Two days after the Blake shooting, 17-year-old Kyle Rittenhouse was caught on video shooting two protesters in Kenosha. His lawyer says Rittenhouse was protecting local businesses from rioters.

These incidents sparked a national wave of protests among sports leagues.  The NBA made the first move by boycotting postseason games Aug. 26. The WNBA, MLB, MLS and the NFL all saw games or practices canceled in the following days.

That led up to Oklahoma’s demonstration on Friday in which they joined other college football teams across the country, who wanted to show their support in similar ways. They included Baylor, Texas, Texas Tech, Kentucky, South Florida, Boston College, Western Kentucky, Appalachian State, Mississippi State and Ole Miss.

“We’re always pushing our players to try to do more and more and more,” Riley said. “That doesn’t just apply to the football field; just doesn’t apply to the classroom. We had a great meeting yesterday. Like I said out there, pretty emotional meeting with our guys yesterday. They look to us as a staff for guidance, and we knew we wanted to do something together as a team.”

Led out by Riley, the team interlocked arms and walked silently to the Unity Garden and lined up shoulder to shoulder.

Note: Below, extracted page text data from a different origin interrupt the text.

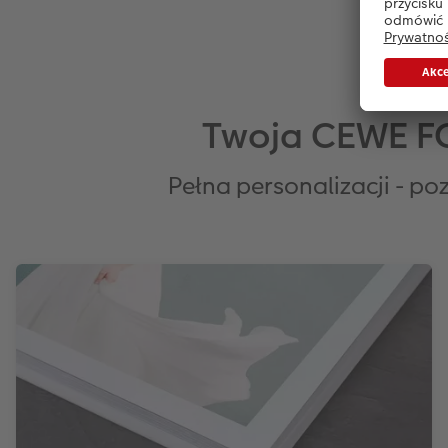
Twoja CEWE FO
Pełna personalizacji - p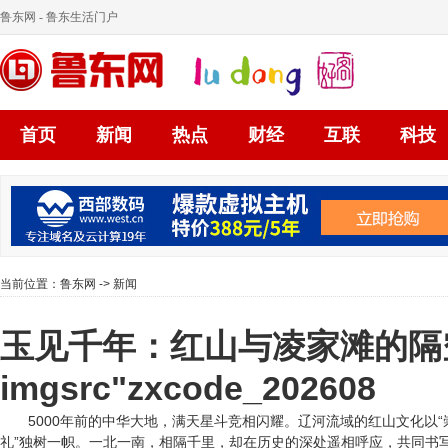
鲁东网
- 鲁东生活门户
首页
新闻
热点
财经
互联
科技
当前位置：
鲁东网
->
新闻
玉见千年：红山与凌家滩的隔
imgsrc"zxcode_202608
5000年前的中华大地，满天星斗竞相闪耀。辽河流域的红山文化以“
礼”独树一帜。一北一南，相隔千里，却在历史的深处遥相呼应，共同书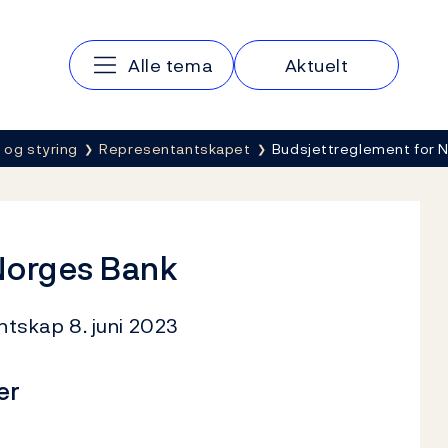
Hovedmeny
Alle tema
Aktuelt
 og styring
Representantskapet
Budsjettreglement for 
Norges Bank
tskap 8. juni 2023
er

Riley gave a short speech on why the team was making this statement.

The Sooners then had a :57 second moment of silence to mark the 57th Anniversary of the March on Washington.

The Sooners leaving Unity Garden

When it concluded, the Sooners walked silently back to their practice field where Riley addressed the media on what his players been going through. Without the players being able to or willing to share their stories or feelings, it was only Riley’s point of view that was given.

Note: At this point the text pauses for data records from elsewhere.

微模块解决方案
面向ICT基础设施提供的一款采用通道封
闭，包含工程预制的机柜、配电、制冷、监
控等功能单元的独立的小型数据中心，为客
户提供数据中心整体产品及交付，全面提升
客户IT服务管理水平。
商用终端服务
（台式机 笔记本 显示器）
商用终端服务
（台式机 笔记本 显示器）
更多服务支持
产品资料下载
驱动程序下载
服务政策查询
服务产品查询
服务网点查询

“These guys in a sense feel like they’ve been piled on. With the pandemic,” Riley said. “We’ll make sure that they know that, that they have outlets, that they have people here that care about them. And two, it’s about persevering through it. Nothing good has ever happened that you didn’t have to fight for a little bit, and you didn’t have to push through hard times for. You can’t be defeated in these moments. You can’t be hopeless. You got to be even more motivated, and our hope is more together.”

While Riley said the demonstration was to show support and unity, not all Oklahoma fans took it in the same vein. Social media sites were filled with comments from fans who were not happy with the demonstration.

In one Oklahoma Sooners Facebook group, Willie Edwards wrote “All Lives Matter, especially the unborn. Shame on you Sooners.”

Another post from Carol Ready stated, “Keep politics out of our college sports.” And Mark Sullivan simply posted ‘Too Far coach.”

Yet, in many ways, the Sooner’s demonstration was as subtle and non-threatening as possible. Neither Riley or the players used the phrase Black Lives Matter and none of them wore any visible pieces of clothing with the phrase on it.

However, when Riley posted a photo of his team at the Unity Garden, he used the hashtag #BlackLivesMatter.

Riley also made sure not to invoke the names of Jacob Blake, George Floyd or Breonna Taylor when he spoke. He also didn’t challenge police on their tactics or demand a need for change. These have been the cornerstones of protests around the country and they were eliminated completely from the Sooner’s demonstration.

Whether it was on purpose to avoid backlash from fans and boosters or just coincidence, the Oklahoma coach refused to get specific on any incident that led to the team demonstration. He kept the focus on wanting to create unity and support and away the normal triggers that send those who oppose such acts of protests into angry fits.

“We don’t have all the answers either, I know I sure don’t,” Riley said. “But the problems out there are real. And as we talk, as we discussed, we can’t come up with a better solution than unity. I just don’t know how you have unity and not include yourself and every part of your program in that. So it’s a way for us to show that.”